DealLawyers.com Blog

February 21, 2018

How ISS Analyzes Proxy Fights

Here’s a recent “Institutional Investor” article about ISS’s role in proxy contests.  The article sheds some light on ISS’s recommendation process & highlights its role in several recent high-profile proxy contests. It also discusses the more sophisticated approach that companies are taking in their dealings with proxy advisors – while at the same time acknowledging that most companies can’t stand ISS.

Corporate disdain for ISS is pretty much an open secret – but less well known is the fact that some activists aren’t crazy about ISS either. What’s more, this excerpt says that activists desperately need ISS’s backing in order to have a chance to win a proxy fight:

Companies may complain about the power of ISS. But it is the activists, not the companies they target, who are most dependent on its recommendations — and, not surprisingly, some are upset about perceived changes in ISS policy and past patterns that work to their detriment.

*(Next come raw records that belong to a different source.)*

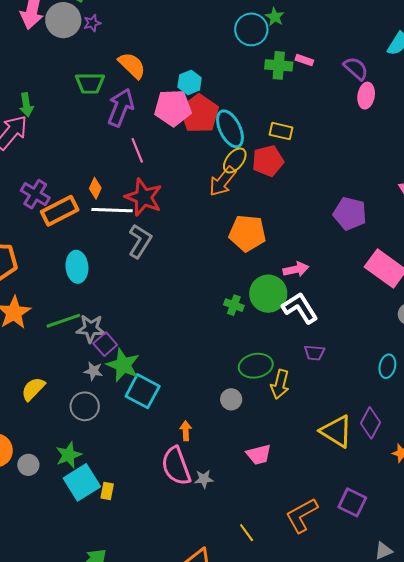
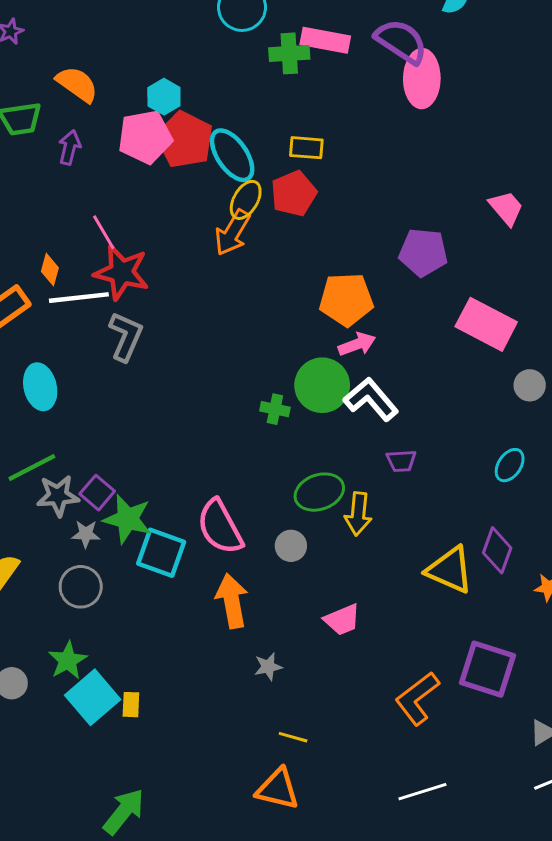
pink rectangle: (304, 60) -> (325, 40), size x1.8
purple semicircle: (356, 68) -> (401, 41), size x1.4
pink ellipse: (366, 96) -> (422, 79), size x1.5
purple arrow: (121, 107) -> (70, 147), size x0.6
pink line: (137, 150) -> (104, 232), moved
orange pentagon: (247, 233) -> (346, 299), moved
gray star: (91, 329) -> (58, 496), moved
cyan ellipse: (387, 366) -> (510, 465), turned 30
orange arrow: (186, 431) -> (232, 601), size x1.8
pink semicircle: (176, 466) -> (220, 527), moved
purple square: (352, 502) -> (487, 669), size x1.4
yellow line: (247, 533) -> (293, 737), moved, turned -30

A recommendation from ISS does not guarantee an activist win, but it’s virtually impossible for an activist to win without the recommendation of ISS, say former and current ISS executives, activists, and other market participants. That said, many institutional investors like to say that the power of ISS is overstated, that it is merely reflecting the desires of its biggest clients — like BlackRock, Vanguard Group, State Street Corp., and others — who control the biggest stakes in most large corporations.

“If ISS has tended to side with activists, there’s a good reason,” says one former ISS executive. “ISS is not a public institution. It is a private, for-profit company, and they are trying to please their clients. They are issuing recommendations they wish to be well received by their clients. They are not writing this report for the good of society. They’re writing for clients who pay them money.”

Speaking of pleasing clients, the article points out that ISS’s role as proxy contest arbiter offers a variety of benefits to investors.  For activists, it helps solve the problem of shareholder collective action. By following ISS’s lead, shareholders can act together without being regarded as a “group” that might trigger a pill or a 13D filing. For institutions, ISS sometimes acts as a shield, enabling them to share views that they might not want to share directly with companies in which they invest.